If the non-deduplicated and deduplication data are written to the single library, it will skew the overall disk usage information and make space usage prediction difficult.

Follow the best practice as recommended by your disk storage vendor for disk partitioning to allow for ease of maintenance for the disk library.

When you commission a disk storage, plan for and measure its optimal performance prior to running your data protection operations. for more information, see Disk Library Volume Performance.

Note: If you have configured disk mount paths that do not support sparse files, but you want to reclaim unused disk space, then you can use the Reclaim idle space on Mount Paths with no drill hole capability option.
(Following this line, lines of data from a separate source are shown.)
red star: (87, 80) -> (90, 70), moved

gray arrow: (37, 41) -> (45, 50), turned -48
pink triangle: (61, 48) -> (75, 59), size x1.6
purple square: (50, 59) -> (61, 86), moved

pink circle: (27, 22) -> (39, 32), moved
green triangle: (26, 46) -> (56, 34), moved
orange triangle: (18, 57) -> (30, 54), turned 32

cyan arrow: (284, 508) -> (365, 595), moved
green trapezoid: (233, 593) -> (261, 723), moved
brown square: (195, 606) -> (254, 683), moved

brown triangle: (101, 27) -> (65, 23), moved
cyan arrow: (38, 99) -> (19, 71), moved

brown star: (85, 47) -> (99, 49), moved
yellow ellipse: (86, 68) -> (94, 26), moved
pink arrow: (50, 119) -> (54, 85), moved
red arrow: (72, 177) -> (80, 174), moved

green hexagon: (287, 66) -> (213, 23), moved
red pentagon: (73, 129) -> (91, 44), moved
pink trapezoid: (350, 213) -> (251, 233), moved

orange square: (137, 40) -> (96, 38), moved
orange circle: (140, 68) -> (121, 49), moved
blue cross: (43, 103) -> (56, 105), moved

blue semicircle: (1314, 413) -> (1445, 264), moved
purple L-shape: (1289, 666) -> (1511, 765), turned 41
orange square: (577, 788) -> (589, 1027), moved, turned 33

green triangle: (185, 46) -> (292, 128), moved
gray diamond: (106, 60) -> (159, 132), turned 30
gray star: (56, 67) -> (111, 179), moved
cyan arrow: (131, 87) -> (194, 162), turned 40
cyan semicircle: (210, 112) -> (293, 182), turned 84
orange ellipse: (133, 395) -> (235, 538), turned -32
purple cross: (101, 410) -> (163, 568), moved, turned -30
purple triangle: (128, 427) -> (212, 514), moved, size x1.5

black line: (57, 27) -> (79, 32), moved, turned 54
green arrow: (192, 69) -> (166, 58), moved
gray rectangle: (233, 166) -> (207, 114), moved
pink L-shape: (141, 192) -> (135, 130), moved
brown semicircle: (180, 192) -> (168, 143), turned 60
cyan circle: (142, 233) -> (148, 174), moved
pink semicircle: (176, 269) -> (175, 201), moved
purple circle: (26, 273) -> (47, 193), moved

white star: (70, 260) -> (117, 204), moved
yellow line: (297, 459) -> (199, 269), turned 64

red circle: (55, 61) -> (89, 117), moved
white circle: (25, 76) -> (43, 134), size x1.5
For example NAS mount paths.

For disk storage the mount paths can be divided into two types:

NAS paths (Disk Library over shared storage)

  • This is the preferred method for a mount path configuration.

  • In NAS paths the disk storage is on the network and the MediaAgent connects through a network protocol.

  • If a MediaAgent goes offline, the disk library is still accessible by other MediaAgents in the library.

Direct Attached Block Storage (Disk Library over Direct Attached Storage)

  • In direct attached block storage (SAN) the mount paths are locally attached to the MediaAgent.

  • If a MediaAgent is lost then the disk library is offline.

  • In a direct attached design, configure the mount paths as mount points instead of drive letters. This allows for larger capacity solutions to configure more mount paths than the drive letters.

  • Smaller capacity sites can use drive letters as long as they do not exceed the number of available drive letters.

Block Size

We recommend you to use default block size of 128 KB for disk storage and 512 KB for cloud storage. If cloud storage is used for secondary copies (that use disk copies as source), then we recommend you to use same block size as the source copy.

For a complete cloud environment where all copies use cloud storage, we recommend to use default block size of 512 KB.

For a mixed environment where some workloads use cloud storage for both primary and secondary copies and other workloads use primary and secondary disk storage to cloud, we recommend you to create separate storage pools with different block size, as follows:

  • 512 KB (default) for complete cloud workloads

  • 128 KB for secondary copies that use disk copies as source

You can configure block size from the Storage Policy Properties - Advanced tab. When configuring the global deduplication policy, all other storage policy copies that are associated with the global deduplication policy must use the same block size. To modify the block size of global deduplication policy, see Modifying Global Deduplication Policy Settings for instructions.

Note

If you change the block size without sealing the deduplication database, a new baseline is created.

Application Read Size

Application read size is the size of the data read from the clients for data transfer during backup operations. By default, the application read size is set to 512 KB.

Compression

By default, when a deduplication storage policy is configured, source-side compression is automatically enabled on the Storage Policy level. This setting will override the subclients compression settings.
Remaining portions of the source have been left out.